→ **PROBLEM REQUIREMENTS**: An exact copy of every record is needed, with the pictures left out.

[Opening EXCERPTED RECORDS section]

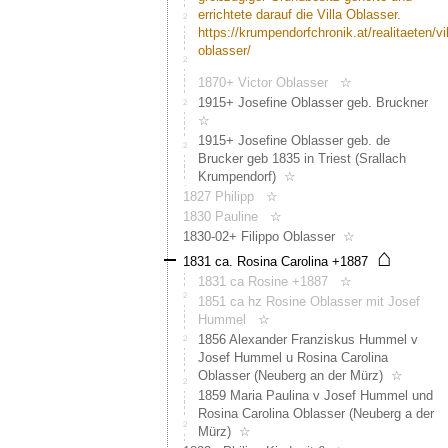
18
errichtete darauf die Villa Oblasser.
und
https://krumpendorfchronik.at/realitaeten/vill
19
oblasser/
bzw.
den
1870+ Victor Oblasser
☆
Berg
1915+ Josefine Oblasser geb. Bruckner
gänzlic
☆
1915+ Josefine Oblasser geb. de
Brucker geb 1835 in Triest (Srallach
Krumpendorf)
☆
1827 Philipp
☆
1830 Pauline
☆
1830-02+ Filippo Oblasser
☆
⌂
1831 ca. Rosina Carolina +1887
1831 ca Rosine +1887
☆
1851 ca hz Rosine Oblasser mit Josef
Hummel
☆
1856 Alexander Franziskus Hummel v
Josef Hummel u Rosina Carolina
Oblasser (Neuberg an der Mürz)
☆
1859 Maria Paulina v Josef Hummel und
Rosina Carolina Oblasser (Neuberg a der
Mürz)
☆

[Closing EXCERPTED RECORDS section]

→ **SOLUTION FOR THIS EXERCISE**:
18
errichtete darauf die Villa Oblasser.
und
https://krumpendorfchronik.at/realitaeten/vill
19
oblasser/
bzw.
den
1870+ Victor Oblasser
☆
Berg
1915+ Josefine Oblasser geb. Bruckner
gänzlic
☆
1915+ Josefine Oblasser geb. de
Brucker geb 1835 in Triest (Srallach
Krumpendorf)
☆
1827 Philipp
☆
1830 Pauline
☆
1830-02+ Filippo Oblasser
☆
⌂
1831 ca. Rosina Carolina +1887
1831 ca Rosine +1887
☆
1851 ca hz Rosine Oblasser mit Josef
Hummel
☆
1856 Alexander Franziskus Hummel v
Josef Hummel u Rosina Carolina
Oblasser (Neuberg an der Mürz)
☆
1859 Maria Paulina v Josef Hummel und
Rosina Carolina Oblasser (Neuberg a der
Mürz)
☆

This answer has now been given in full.